Principles of risk assessment

As previously mentioned, GM crops have a number of potential benefits for growers, processors and eventually the consumer, but it is also recognized that there are likely to be environmental impacts and implications for food quality and safety. For example, exploitation of novel GM pest-, disease- and herbicide resistant crops will require different (often reduced) pesticide and herbicide applications. These modified management systems will have an impact upon current agricultural systems and the agricultural environment. Such impacts are best analyzed by risk assessments.

The basic concepts of risk assessment for genetically modified crops are similar to those applied to chemical pesticides where the risk is equal to the frequency and the hazard. For example no exposure (frequency) would equate to zero hazard. Risk assessments study both the severity and extent of the hazard or damage as well as the likelihood and frequency at which the damage will occur. Risk is defined as:
    Risk (impact)= Frequency (exposure) × Hazard

Clearly the ideal situation would be one of zero risk. Since in reality the likelihood of risk is always greater than zero, acceptable risk levels for GM crops must be defined, as with all new technology. What is defined as acceptable is based upon cultural values and may well differ globally. Indeed the current climate of controversy surrounding GM crops signifies strong cultural differences between European and North American consumers in what is defined as acceptable levels of risk for the utilisation of GM crops.
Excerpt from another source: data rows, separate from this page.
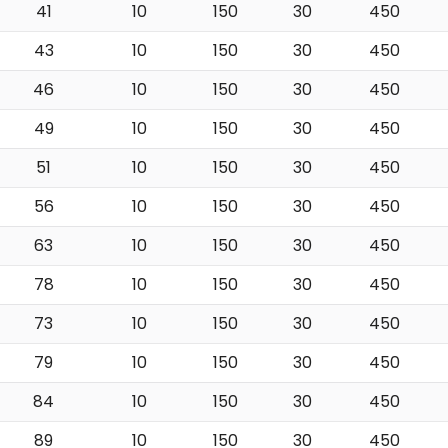
41
10
150
30
450
43
10
150
30
450
46
10
150
30
450
49
10
150
30
450
51
10
150
30
450
56
10
150
30
450
63
10
150
30
450
78
10
150
30
450
73
10
150
30
450
79
10
150
30
450
84
10
150
30
450
89
10
150
30
450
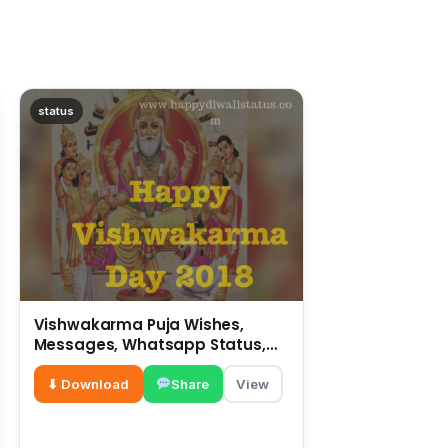
status
Vishwakarma Puja Wishes,
Messages, Whatsapp Status,
SMS, Quotes
⬇ Download
Share
View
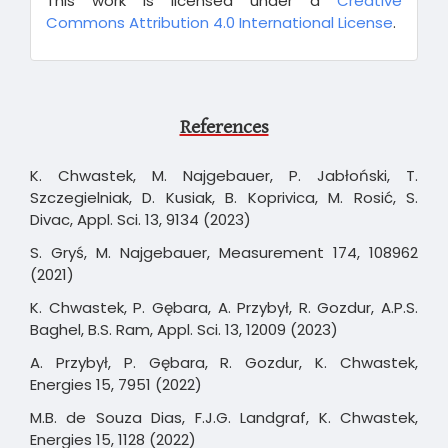
This work is licensed under a
Creative
Commons Attribution 4.0 International License
.
References
K. Chwastek, M. Najgebauer, P. Jabłoński, T.
Szczegielniak, D. Kusiak, B. Koprivica, M. Rosić, S.
Divac, Appl. Sci. 13, 9134 (2023)
S. Gryś, M. Najgebauer, Measurement 174, 108962
(2021)
K. Chwastek, P. Gębara, A. Przybył, R. Gozdur, A.P.S.
Baghel, B.S. Ram, Appl. Sci. 13, 12009 (2023)
A. Przybył, P. Gębara, R. Gozdur, K. Chwastek,
Energies 15, 7951 (2022)
M.B. de Souza Dias, F.J.G. Landgraf, K. Chwastek,
Energies 15, 1128 (2022)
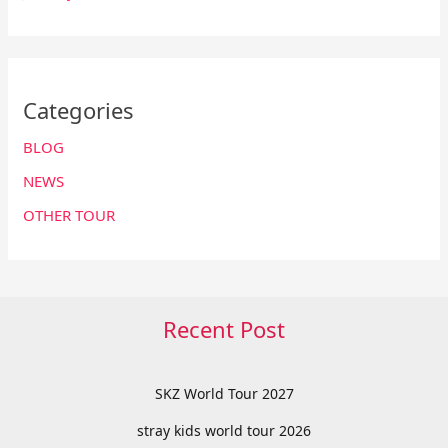
Categories
BLOG
NEWS
OTHER TOUR
Recent Post
SKZ World Tour 2027
stray kids world tour 2026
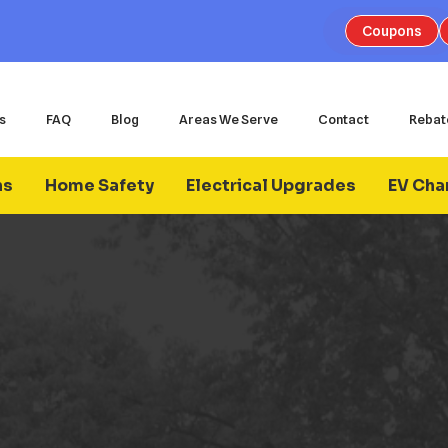
Coupons
s
FAQ
Blog
Areas We Serve
Contact
Rebat
ns
Home Safety
Electrical Upgrades
EV Char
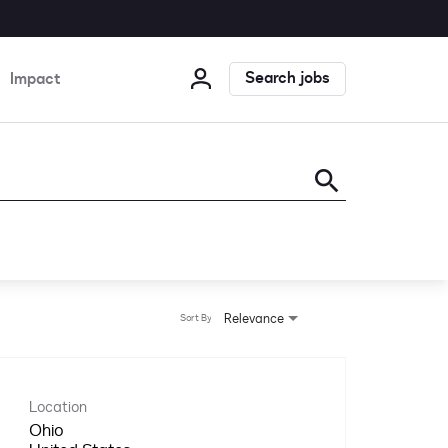
Search jobs
Impact
search
Relevance
Sort By
Location
Ohio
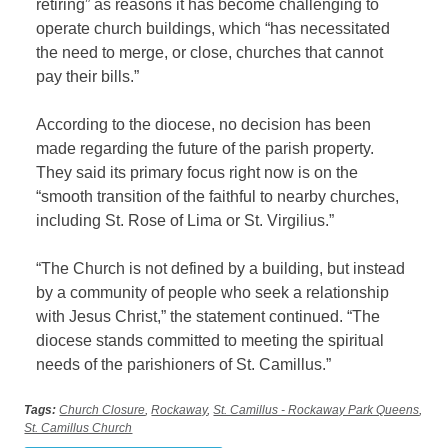
retiring” as reasons it has become challenging to
operate church buildings, which “has necessitated
the need to merge, or close, churches that cannot
pay their bills.”
According to the diocese, no decision has been
made regarding the future of the parish property.
They said its primary focus right now is on the
“smooth transition of the faithful to nearby churches,
including St. Rose of Lima or St. Virgilius.”
“The Church is not defined by a building, but instead
by a community of people who seek a relationship
with Jesus Christ,” the statement continued. “The
diocese stands committed to meeting the spiritual
needs of the parishioners of St. Camillus.”
Tags:
Church Closure
,
Rockaway
,
St. Camillus - Rockaway Park Queens
,
St. Camillus Church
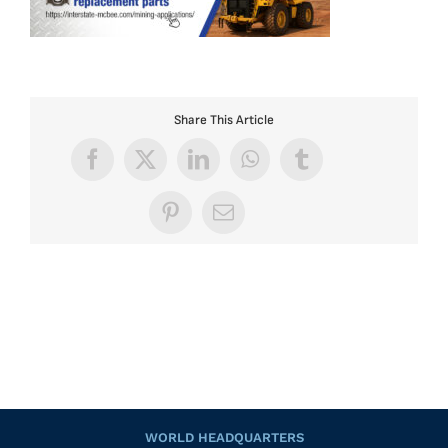
Share This Article
Facebook
X
LinkedIn
WhatsApp
Tumblr
Pinterest
Email
WORLD HEADQUARTERS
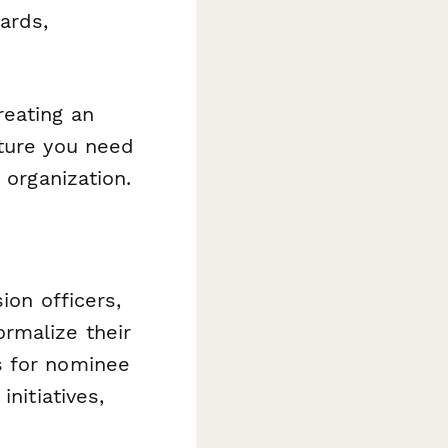
ards,
reating an
cture you need
 organization.
ion officers,
rmalize their
s for nominee
nitiatives,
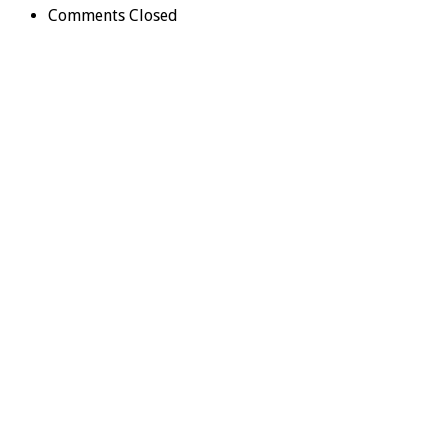
Comments Closed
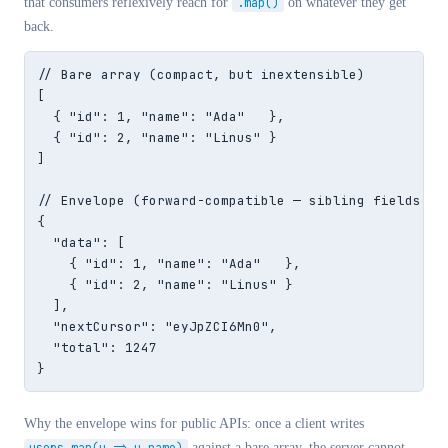
that consumers reflexively reach for
.map()
on whatever they get
back.
// Bare array (compact, but inextensible)

[

  { "id": 1, "name": "Ada"   },

  { "id": 2, "name": "Linus" }

]

// Envelope (forward-compatible — sibling fields can
{

  "data": [

    { "id": 1, "name": "Ada"   },

    { "id": 2, "name": "Linus" }

  ],

  "nextCursor": "eyJpZCI6Mn0",

  "total": 1247

}
Why the envelope wins for public APIs: once a client writes
against a bare array, the server cannot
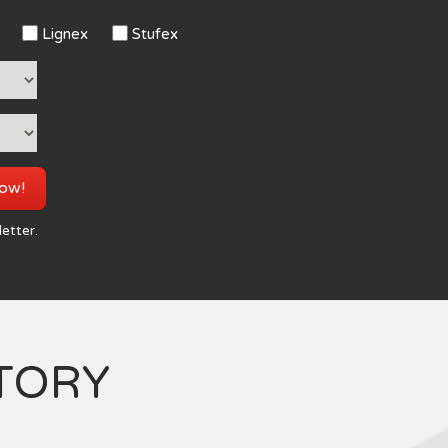
Lignex
Stufex
now!
letter.
TORY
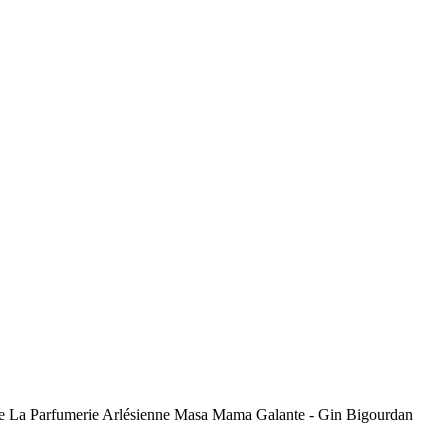
toise La Parfumerie Arlésienne Masa Mama Galante - Gin Bigourdan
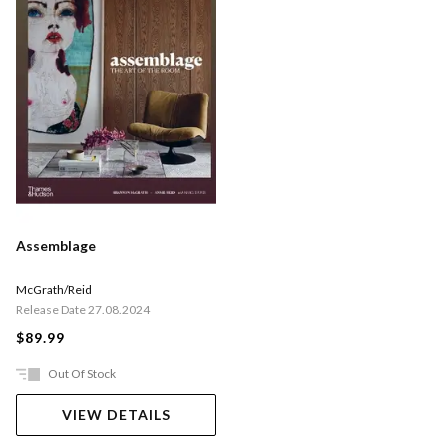
Assemblage
McGrath/Reid
Release Date 27.08.2024
$89.99
Out Of Stock
VIEW DETAILS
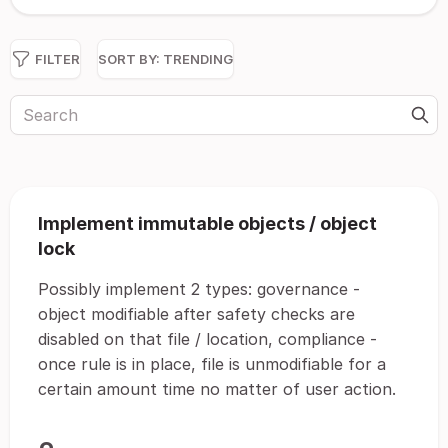
FILTER
SORT BY:
TRENDING
Implement immutable objects / object
lock
Possibly implement 2 types: governance -
object modifiable after safety checks are
disabled on that file / location, compliance -
once rule is in place, file is unmodifiable for a
certain amount time no matter of user action.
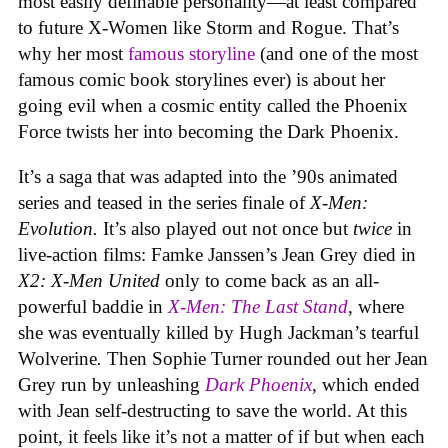
most easily definable personality—at least compared
to future X-Women like Storm and Rogue. That’s
why her most
famous storyline
(and one of the most
famous comic book storylines ever) is about her
going evil when a cosmic entity called the Phoenix
Force twists her into becoming the Dark Phoenix.
It’s a saga that was adapted into the ’90s animated
series and teased in the series finale of
X-Men:
Evolution.
It’s also played out not once but
twice
in
live-action films: Famke Janssen’s Jean Grey died in
X2: X-Men United
only to come back as an all-
powerful baddie in
X-Men: The Last Stand
, where
she was eventually killed by Hugh Jackman’s tearful
Wolverine
.
Then Sophie Turner rounded out her Jean
Grey run by unleashing
Dark Phoenix
, which ended
with Jean self-destructing to save the world. At this
point, it feels like it’s not a matter of if but when each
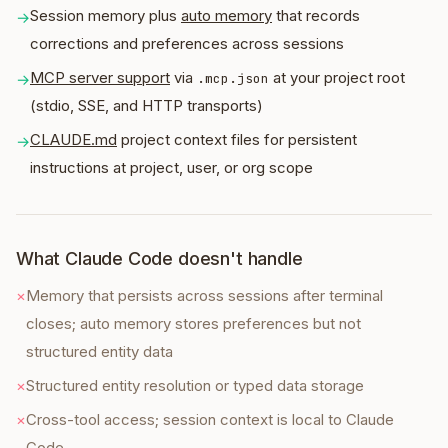
Session memory plus
auto memory
that records
→
corrections and preferences across sessions
MCP server support
via
at your project root
→
.mcp.json
(stdio, SSE, and HTTP transports)
CLAUDE.md
project context files for persistent
→
instructions at project, user, or org scope
What Claude Code doesn't handle
×
Memory that persists across sessions after terminal
closes; auto memory stores preferences but not
structured entity data
×
Structured entity resolution or typed data storage
×
Cross-tool access; session context is local to Claude
Code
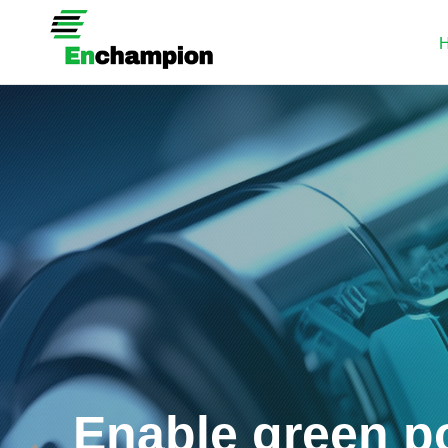
Enable green p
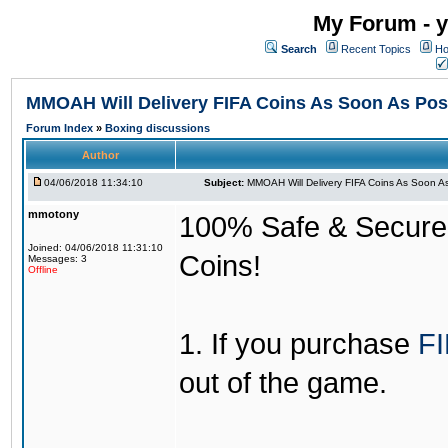
My Forum - y
Search
Recent Topics
Ho
MMOAH Will Delivery FIFA Coins As Soon As Pos
Forum Index
»
Boxing discussions
Author
04/06/2018 11:34:10
Subject:
MMOAH Will Delivery FIFA Coins As Soon As
mmotony
100% Safe & Secure &
Joined: 04/06/2018 11:31:10
Coins!
Messages: 3
Offline
1. If you purchase
FI
out of the game.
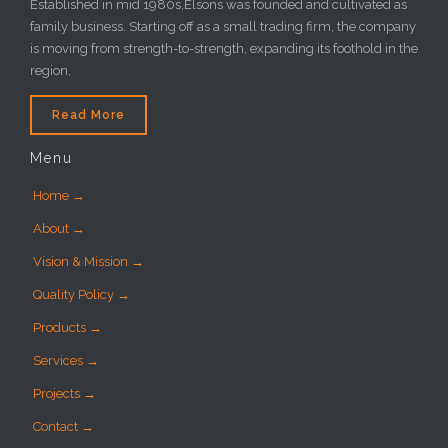
Established in mid 1980s,Elsons was founded and cultivated as
family business. Starting off as a small trading firm, the company
is moving from strength-to-strength, expanding its foothold in the
region,
Read More
Menu
Home →
About →
Vision & Mission →
Quality Policy →
Products →
Services →
Projects →
Contact →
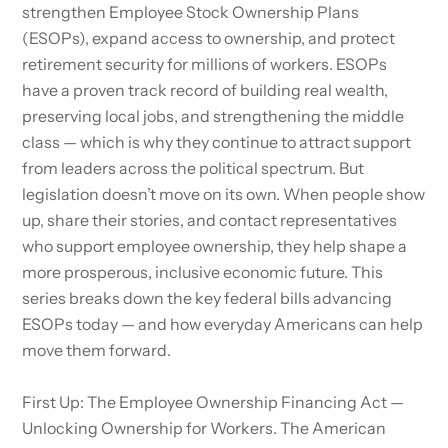
strengthen Employee Stock Ownership Plans
(ESOPs), expand access to ownership, and protect
retirement security for millions of workers. ESOPs
have a proven track record of building real wealth,
preserving local jobs, and strengthening the middle
class — which is why they continue to attract support
from leaders across the political spectrum. But
legislation doesn’t move on its own. When people show
up, share their stories, and contact representatives
who support employee ownership, they help shape a
more prosperous, inclusive economic future. This
series breaks down the key federal bills advancing
ESOPs today — and how everyday Americans can help
move them forward.
First Up: The Employee Ownership Financing Act —
Unlocking Ownership for Workers. The American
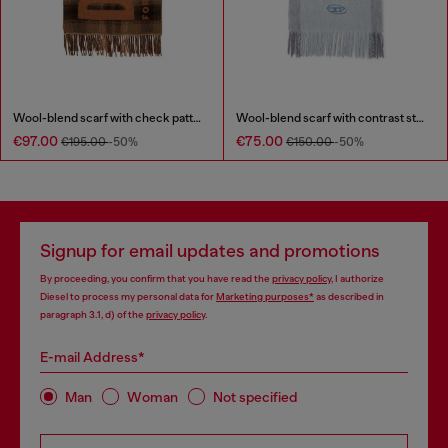
Wool-blend scarf with check pattern
Wool-blend scarf with contrast stripes
€97.00
€75.00
€195.00
-50%
€150.00
-50%
Signup for email updates and promotions
By proceeding, you confirm that you have read the
privacy policy
, I authorize
Diesel to process my personal data for
Marketing purposes*
as described in
paragraph 3.1, d) of the
privacy policy
.
E-mail Address*
Man
Woman
Not specified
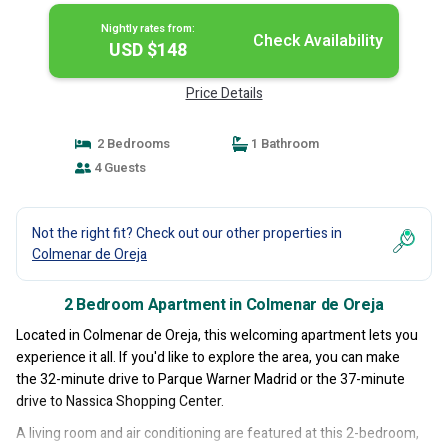
Nightly rates from:
Check Availability
USD $148
Price Details
2 Bedrooms
1 Bathroom
4 Guests
Not the right fit? Check out our other properties in
Colmenar de Oreja
2 Bedroom Apartment in Colmenar de Oreja
Located in Colmenar de Oreja, this welcoming apartment lets you
experience it all. If you'd like to explore the area, you can make
the 32-minute drive to Parque Warner Madrid or the 37-minute
drive to Nassica Shopping Center.
A living room and air conditioning are featured at this 2-bedroom,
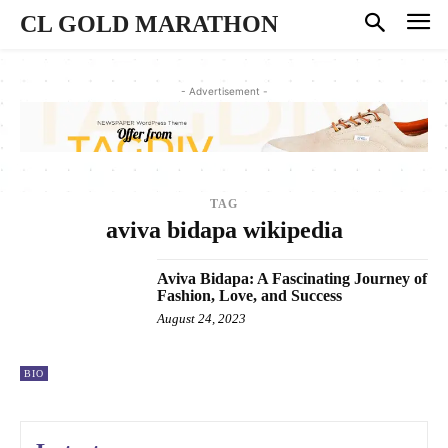
CL GOLD MARATHON
- Advertisement -
TAG
aviva bidapa wikipedia
Aviva Bidapa: A Fascinating Journey of
Fashion, Love, and Success
August 24, 2023
BIO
While there are differences in the regulatory procedures controlling the development and commercialisation of GM crops in North America and Europe, both systems apply the same broad principles to assessing the safety of GM crop usage for food, animal feed and in terms of environmental impact. The first step involves thoroughly assessing the procedure for modifying the plant tissue. In the UK, for example, the Advisory Committee on Genetic Modification (ACGM) is the regulatory authority responsible for contained use evaluation; that is, the initial experimental work ‘contained’ within the laboratory or glasshouse. The risk evaluation procedure must be specific to each product. Broadly drawn conclusions, for example based on inter-species comparisons, are unacceptable. Most importantly the information requested in a risk assessment must be derived scientifically, with experiments designed to provide clear, interpretable, unequivocal and reproducible results. A recent addition to the risk-assessment procedure has occurred in the UK, in response to public pressure, where there is now a move towards assessing the societal and cultural impacts of this new technology alongside the environmental and human health risks.

Risk assessment can be divided into four steps (Nickson and McKee 1998):
  1. problem formulation
  2. risk analysis
  3. risk characterisation
  4. risk management.

Problem formulation requires that all available information concerning the plant, the trait and the experimental information is gathered in the context of the most likely hazards, such as toxicity/allergenicity. Once all the data are available, they can be analysed for characterisation of the likelihood and/or severity of the risk. In the final phase of the assessment procedure, the acceptability or otherwise of the identified risk must be determined and effective plans set out for its management. The risk assessment procedure is an iterative one and must continue throughout the use of the product, including post-market monitoring.

In the case of GM crops there are a number of variables/risk types to consider including impacts on the agricultural environment, closely related species, insects and animals and human health. To analyse the consequences of GM crop impact upon the agricultural environment requires a detailed understanding of the characteristics of the GM crop in question. This involves determining which wild relative, if any, it may hybridize with and studying the management systems involved in growing the GM crop itself. It also involves recognising any potential effects on other GM or non-GM crops which are likely to be grown in rotation with the variety being assessed. As an example, GM herbicide tolerant (HT) crops will be treated with different herbicides, with different activity spectra, at different crop development stages, leading to effects on the botanical diversity in the GM-HT crop which are the product of the interaction between the GM crop and the herbicide treatment.

The nature of any hazard is dependent upon the characteristics of both the crop that is modified and of the GM trait. Risk assessments require measurement and study of the hazard or impact of both. Numerous studies have concentrated on measuring frequency phenomena such as gene flow and inter-specific hybridisation without considering the impact of the transgene when it has dispersed or introgressed into other populations or species. In addition the impact of the release of the GM plant will depend on the type and location of the environment into which it is being released. To be truly effective, risk assessments may have to be carried out for a range of locations as they are not necessarily transferable from one site, area, region or country to another.